INPUT DATA:

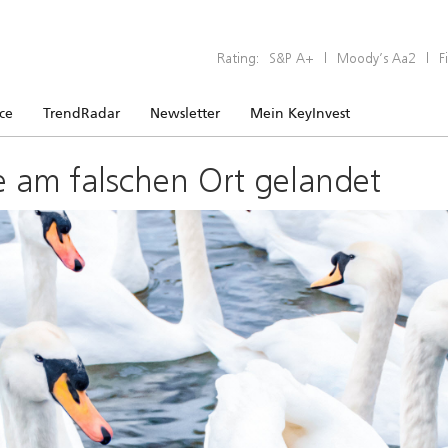
Rating:
S&P A+
|
Moody’s Aa2
|
F
ice
TrendRadar
Newsletter
Mein KeyInvest
e am falschen Ort gelandet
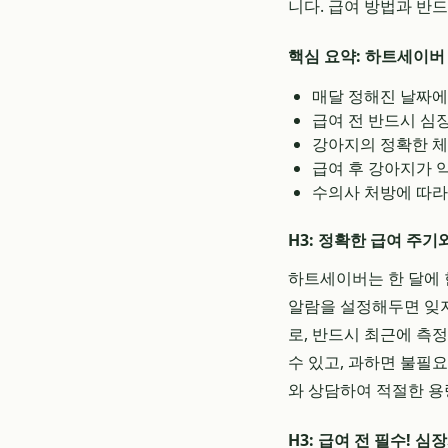
니다. 급여 방법과 반
핵심 요약: 하트세이버
매달 정해진 날짜에
급여 전 반드시 심
강아지의 정확한 체
급여 후 강아지가 
수의사 처방에 따라
H3: 정확한 급여 주기
하트세이버는 한 달에 
알람을 설정해두면 잊지
로, 반드시 최근에 측
수 있고, 과하면 불필
와 상담하여 적절한 용
H3: 급여 전 필수!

TASK INSTRUCTIONS: All of the material is to be reproduced verbatim, pictures excluded.

TASK RESULT:
Rating:
S&P A+
|
Moody’s Aa2
|
F
ice
TrendRadar
Newsletter
Mein KeyInvest
e am falschen Ort gelandet
니다. 급여 방법과 반
핵심 요약: 하트세이버
매달 정해진 날짜에
급여 전 반드시 심
강아지의 정확한 체
급여 후 강아지가 
수의사 처방에 따라
H3: 정확한 급여 주기
하트세이버는 한 달에 
알람을 설정해두면 잊지
로, 반드시 최근에 측
수 있고, 과하면 불필
와 상담하여 적절한 용
H3: 급여 전 필수!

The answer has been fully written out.